En effet, plusieurs clients m’appellent pour me demander si telle ou telle formation peut se «donner» en une journée plutôt que deux. D’autres plus agressifs se risquent à forcer la note pour une demi-journée. En résumé, on recherche davantage une P’TITE formation, pas trop longue, qui INTÉGRERAIT PLUSIEURS thèmes à la fois, avec comme objectif : intéresser les gens afin qu’ils en ressortent avec un sentiment de WOW ! Une I-Formation en fait.

Ainsi, le programme de formation élaboré et développé en conduite de réunions, par exemple, et visant l’objectif de rendre capables les participants d’animer des réunions de manière à obtenir les résultats attendus, se verra modifié, réduit afin de répondre à la nouvelle demande observée au sein des organisations confrontées à une gestion de temps plus serrée. Cette session, qui au départ se déroulait sur deux journées, avec des occasions de pratique et de mise en situations permettant de développer les compétences visées, s’offrira maintenant en une demi-journée, avec comme nouvel objectif de rendre capables les participants d’expliquer les techniques à privilégier pour animer efficacement une réunion. On sacrifiera le volet pratique pour que les participants acquièrent PLUS de connaissances et on s’en remettra à leur rigueur et discipline de tenter eux-mêmes de mettre tout cela en pratique par la suite. Et c’est là que le bât blesse, puisque acquérir des connaissances ne garantit pas nécessairement la mise en oeuvre, ni l’intégration au quotidien des réflexes visés (voir blogue Le ROI de la formation).

Va pour les contraintes de libérer le personnel pendant deux journées consécutives.
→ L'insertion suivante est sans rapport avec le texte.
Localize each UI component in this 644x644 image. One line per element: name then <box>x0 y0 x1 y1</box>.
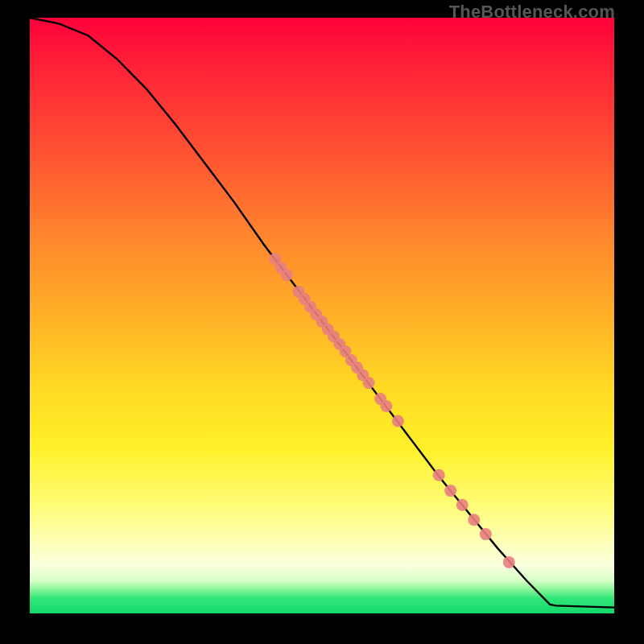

Va pour les contraintes budgétaires. Par ailleurs, ne parlons pas de résultats, de performance, ni de développement des compétences devant cette nouvelle tendance. Lorsque le phénomène de miniaturisation rejoint les activités de formation, on entre plutôt dans le domaine des ateliers-conférences. Et il va de soi que les objectifs visés ne sont plus les mêmes.

Ceci étant dit, je crois que le marché de la formation doit quand même revoir ses pratiques et remettre en question ses méthodologies. Je crois à une plus grande présence technologique dans le support et les aides à la formation. Par ailleurs, la présence d’un formateur compétent d’expérience qui anime une session de formation en groupe, l’accompagnement interne, le mentorat et/ou le coaching, auront toujours le haut du pavé lorsque la notion de résultats et de retour sur l’investissement feront partie des objectifs visés. Nécessairement, ces approches sont plus engageantes en temps, énergie, discipline et investissement. Par ailleurs, je ne connais pas grand champion dans leur discipline, ni experts dans leur domaine qui n’ont pas investi ces conditions nécessaires au succès.

Espérant qu’on puisse retrouver un juste équilibre au niveau des demandes et que les entreprises clientes ne perdent pas de vue que la formation qui offre des résultats ne se consomme pas comme un spectacle d’humour, un bon repas au restaurant ou une télé-réalité.